▶ EXERCISE AIM
In the entries that follow, repeat exactly the lines from the one that has "exclusivos!" through the one that has "度尼西亚成功发行首单主权", but omit pictures.

▶ DATASET CONTENT
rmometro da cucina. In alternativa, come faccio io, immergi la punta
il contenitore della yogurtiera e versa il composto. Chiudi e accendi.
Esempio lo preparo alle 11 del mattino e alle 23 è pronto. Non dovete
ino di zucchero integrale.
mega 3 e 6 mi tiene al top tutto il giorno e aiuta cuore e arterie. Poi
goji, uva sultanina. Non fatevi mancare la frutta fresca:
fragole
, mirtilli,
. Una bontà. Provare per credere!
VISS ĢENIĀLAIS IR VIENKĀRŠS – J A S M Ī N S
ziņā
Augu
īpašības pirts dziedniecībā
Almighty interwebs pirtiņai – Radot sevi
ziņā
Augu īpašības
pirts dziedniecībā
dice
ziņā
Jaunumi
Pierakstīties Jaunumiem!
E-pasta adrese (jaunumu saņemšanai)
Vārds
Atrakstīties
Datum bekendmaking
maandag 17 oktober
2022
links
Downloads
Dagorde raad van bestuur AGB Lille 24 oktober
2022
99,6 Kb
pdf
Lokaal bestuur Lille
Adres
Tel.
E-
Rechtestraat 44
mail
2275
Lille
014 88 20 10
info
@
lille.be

--

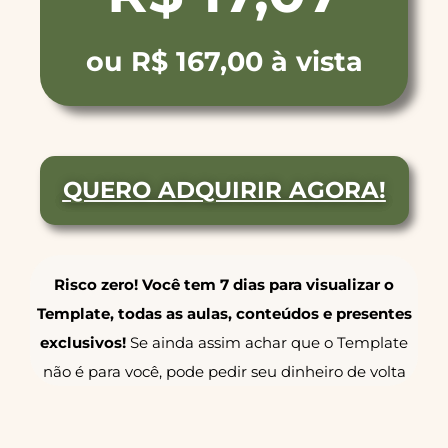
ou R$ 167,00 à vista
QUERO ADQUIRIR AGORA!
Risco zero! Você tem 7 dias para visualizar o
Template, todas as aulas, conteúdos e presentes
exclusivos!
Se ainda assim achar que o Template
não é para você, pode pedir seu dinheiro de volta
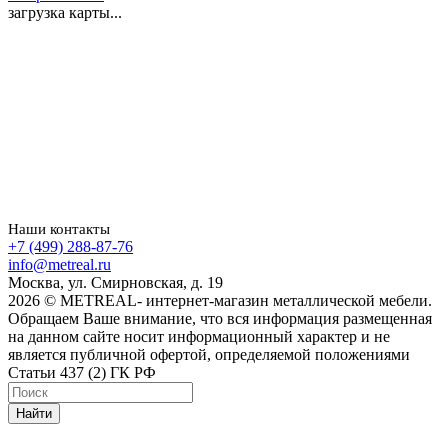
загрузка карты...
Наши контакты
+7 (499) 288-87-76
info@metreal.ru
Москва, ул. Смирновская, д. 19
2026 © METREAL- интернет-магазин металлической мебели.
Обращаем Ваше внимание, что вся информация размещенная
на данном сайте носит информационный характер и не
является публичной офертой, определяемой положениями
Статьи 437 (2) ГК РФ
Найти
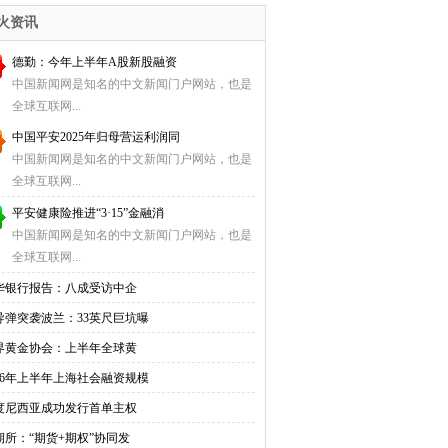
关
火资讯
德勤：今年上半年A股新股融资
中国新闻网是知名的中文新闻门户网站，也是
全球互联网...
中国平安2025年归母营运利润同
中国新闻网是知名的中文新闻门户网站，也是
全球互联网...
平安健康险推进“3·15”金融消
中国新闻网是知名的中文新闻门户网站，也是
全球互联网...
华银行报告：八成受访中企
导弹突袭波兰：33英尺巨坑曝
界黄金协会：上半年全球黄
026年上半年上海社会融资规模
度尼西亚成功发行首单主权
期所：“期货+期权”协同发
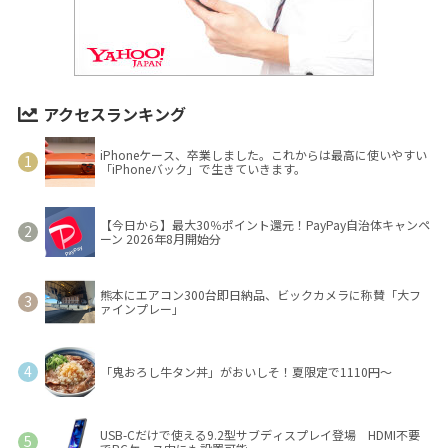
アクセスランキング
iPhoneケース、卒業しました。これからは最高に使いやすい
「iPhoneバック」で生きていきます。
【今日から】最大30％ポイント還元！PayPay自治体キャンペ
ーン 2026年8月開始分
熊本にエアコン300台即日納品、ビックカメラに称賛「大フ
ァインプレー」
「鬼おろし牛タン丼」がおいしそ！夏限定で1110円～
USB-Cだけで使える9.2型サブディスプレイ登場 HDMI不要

▶ EXPECTED OUTPUT
exclusivos!
Se ainda assim achar que o Template
não é para você, pode pedir seu dinheiro de volta
загрузка карты...
Наши контакты
+7 (499) 288-87-76
info@metreal.ru
Москва, ул. Смирновская, д. 19
2026 © METREAL- интернет-магазин металлической мебели.
Обращаем Ваше внимание, что вся информация размещенная
на данном сайте носит информационный характер и не
является публичной офертой, определяемой положениями
Статьи 437 (2) ГК РФ
Найти
关
火资讯
德勤：今年上半年A股新股融资
中国新闻网是知名的中文新闻门户网站，也是
全球互联网...
中国平安2025年归母营运利润同
中国新闻网是知名的中文新闻门户网站，也是
全球互联网...
平安健康险推进“3·15”金融消
中国新闻网是知名的中文新闻门户网站，也是
全球互联网...
华银行报告：八成受访中企
导弹突袭波兰：33英尺巨坑曝
界黄金协会：上半年全球黄
026年上半年上海社会融资规模
度尼西亚成功发行首单主权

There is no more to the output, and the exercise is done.